The past several weeks have been tenuous for Ukraine. From armed clashes between protesters and riot police officers in Kiev to Putin’s recent move to deploy troops to Crimea, the world is watching Ukraine to see what will happen next. Will NATO respond to Russia’s move with sanctions and/or military intervention? Will the new government in Kiev be strong enough to carry out the will the people? Will Ukraine go the way of Czechoslovakia and split in two? The situation, regardless of how it turns out, provides a good opportunity to explore the nature of violence and why non-violent discipline is critical.

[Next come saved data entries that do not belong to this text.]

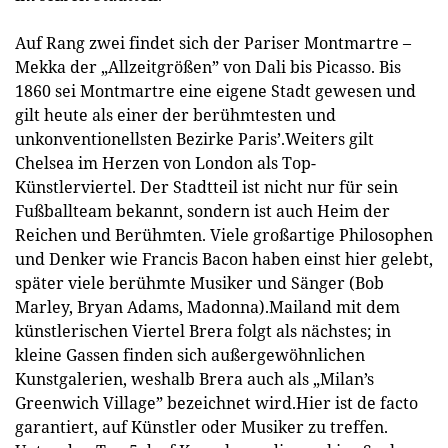
Auf Rang zwei findet sich der Pariser Montmartre –
Mekka der „Allzeitgrößen” von Dali bis Picasso. Bis
1860 sei Montmartre eine eigene Stadt gewesen und
gilt heute als einer der berühmtesten und
unkonventionellsten Bezirke Paris’.Weiters gilt
Chelsea im Herzen von London als Top-
Künstlerviertel. Der Stadtteil ist nicht nur für sein
Fußballteam bekannt, sondern ist auch Heim der
Reichen und Berühmten. Viele großartige Philosophen
und Denker wie Francis Bacon haben einst hier gelebt,
später viele berühmte Musiker und Sänger (Bob
Marley, Bryan Adams, Madonna).Mailand mit dem
künstlerischen Viertel Brera folgt als nächstes; in
kleine Gassen finden sich außergewöhnlichen
Kunstgalerien, weshalb Brera auch als „Milan’s
Greenwich Village” bezeichnet wird.Hier ist de facto
garantiert, auf Künstler oder Musiker zu treffen.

The protests in Ukraine give insight into why opposition movements may choose violent instead of non-violent means to achieve their goals. Namely, there may be some short-term benefits to violence. The opposition has managed to force Yanukovych out of the country and the creation of a new government is well underway. Also, violence allows for the “strategic leninization” of a movement. This entails the creation of elitist vanguards or parties to head the movement. Non-violence allows large parts of the population to be involved, but violence shifts the power to those organizations that have the capability to do battle. Thus, it was well within the short-term rational self-interest for battle-ready organizations like Svoboda to fight the riot police in the streets. Violence shifts the ownership of the revolution from the populace and into the hands of elitist structures.
The problem with this line of thought is obvious. Violence ups-the-ante in a conflict. Would Putin have sent troops into Crimea if protesters had not fought the police in Kiev? The violence in Kiev (real and perceived) also provided a perfect opportunity to shift the discussion away from the ground in Ukraine. Instead, the discussion is focused on actors like the Russian Federation and NATO. Given the history of revolutions in that part of the world, it seems likely that Putin would have not intervened if there were not medieval style battles in western Ukraine.
This is not the first time that the issue of significant Russian populations being in a revolutionary country has been dealt with. What comes up to mind first is Russia’s 2008 intervention in Georgia and Russian international lawyers are pointing to it as precedence. However, this situation is hardly comparable to that of Ukraine. As of now, the new government has not actually attacked Crimea. As Chris Borgen over at Opinio Juris says in his analysis of the Russia’s legal argument for intervention:
“As in the Georgian intervention, Putin focuses the need to protect Russian nationals and the importance of self-defense of Russian troops. But, as mentioned above, I have seen no credible reports that either the Russian naval base in Sevastopol or the majority ethnic Russian population of Crimea was ever threatened by the Ukrainian government.”
The situation on the ground prior to Putin’s intervention is probably more comparable to the revolutionary Baltic States. Estonia, Latvia, and Lithuania all had significant Russian minority populations and even Soviet troops within their borders. For the most part, the situations were handled non-violently and negotiations were key. The Albert Einstein institution has a number of monographs examining these revolutions in detail.
Hopefully, the western response to Putin’s intervention will take lessons from the past and not worsen the already escalated conflict. As for the movement in western Ukraine, the structures created by the violent portion of the movement (“strategic leninization”) may continue to gain more power as their non-violent compatriots become more marginalized. So what is the cost of violence in Ukraine? The focus of the discussion has moved anyway from the Ukrainian people.